ARI SHAPIRO, HOST:
Around the country, hundreds of airport workers have been protesting today in honor of Martin Luther King Jr. Day.
UNIDENTIFIED MAN: (Chanting) Airport workers are under attack. What do we do?
UNIDENTIFIED CROWD: (Chanting) Stand up like that.
UNIDENTIFIED MAN: (Chanting) Airport workers are...
SHAPIRO: Those are the voices of workers and their supporters who were out in Newark, N.J. There were also demonstrations in New York, Chicago and Miami. The marchers all called for a minimum wage increase to $15 an hour. NPR's Hansi Lo Wang reports.
HANSI LO WANG, BYLINE: In Newark, workers carried picket signs of Martin Luther King Jr. through the airport.
KEVIN BROWN: If Dr. King were alive today, he would be standing alongside of us.
WANG: That was Kevin Brown, New Jersey's state director of the local service employees Union, 32BJ SEIU.
BROWN: The fight for civil rights is the fight for union rights.
UNIDENTIFIED CROWD: Yes.
WANG: Some of the crowd were in between work shifts at the airport, but many had the day off from working as baggage handlers and airplane cabin cleaners, including 51-year-old America Hernandez.
AMERICA HERNANDEZ: I'll even (unintelligible) say I'll clean the plane all night
WANG: Hernandez works for PrimeFlight, a contractor for United Airlines.
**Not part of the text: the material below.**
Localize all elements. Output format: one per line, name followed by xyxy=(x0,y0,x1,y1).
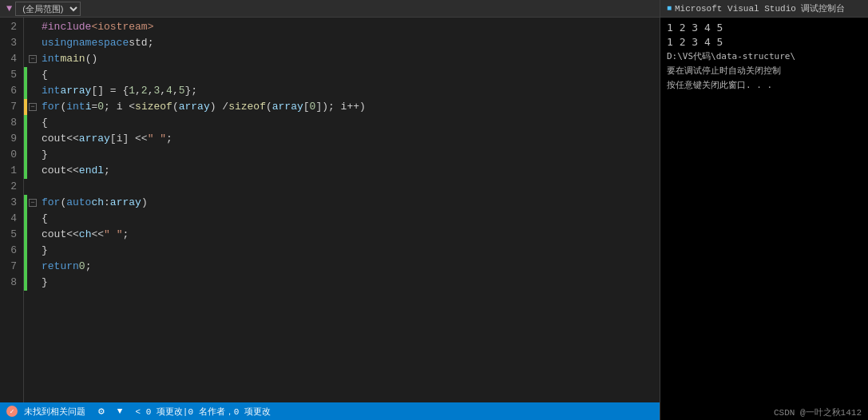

She cleans about 20 airplane cabins from 10 at night to 7:30 in the morning for $10.10 an hour.
HERNANDEZ: (Speaking Spanish).
WANG: Hernandez says her salary is enough to pay the bills for her and her four children, but what's left over, she says, is not enough to even buy a piece of candy.
HERNANDEZ: (Speaking Spanish).
RAQUEL BRITO: We're just tired of struggling just to get by. It's too much living paycheck to paycheck.
WANG: Raquel Brito is baggage handler at Chicago O'Hare International Airport. She's 20 years old and currently makes $11 an hour. That's why Brito says she protested today outside United Airlines' headquarters in Chicago. Fifteen dollars, she says, is an hourly wage she can actually live on. United Airlines and PrimeFlight did not respond to NPR's interview request before broadcast. Today's protests come during a national debate about minimum wage increases. Some economists say it's not clear what the actual economic impact of an increase would be.
DAVID NEUMARK: We don't really have any great confidence about what a $15 minimum wage would mean, whether across-the-board or for a particular set of workers.
WANG: That was David Neumark, an economics professor at the University of California, Irvine. In general, he says, raising the minimum wage for workers also raises prices of products and services.
NEUMARK: At some level, they increase prices. People buy less from those businesses, and those businesses use fewer workers. And that channel is arguably a lot weaker at airports.
WANG: Neumark argues that raising airport wages wouldn't necessarily have a big impact on whether travelers buy plane tickets.
NEUMARK: People at airports aren't poor on average. It's a high-income segment of the population going through airports.
WANG: The wages of airport workers also don't make up the bulk of what it costs to fly, according to Arin Dube, an economics professor at the University of Massachusetts Amherst.
ARIN DUBE: When you think about what goes into the cost of a flying from, let's say, Boston to San Francisco, the cost of baggage handlers and other low-wage workers in wages in determining the cost of flying is very tiny.
WANG: Dube argues that higher minimum wages could result in a benefit to airline companies.
DUBE: When you raise wages of low-wage workers at the airport, you may also increase their productivity.
WANG: David Neumark at UC, Irvine, though, isn't convinced. He says having to pay more for low-skilled workers at airports may push companies to hire more higher skilled workers instead. Hansi Lo Wang, NPR News.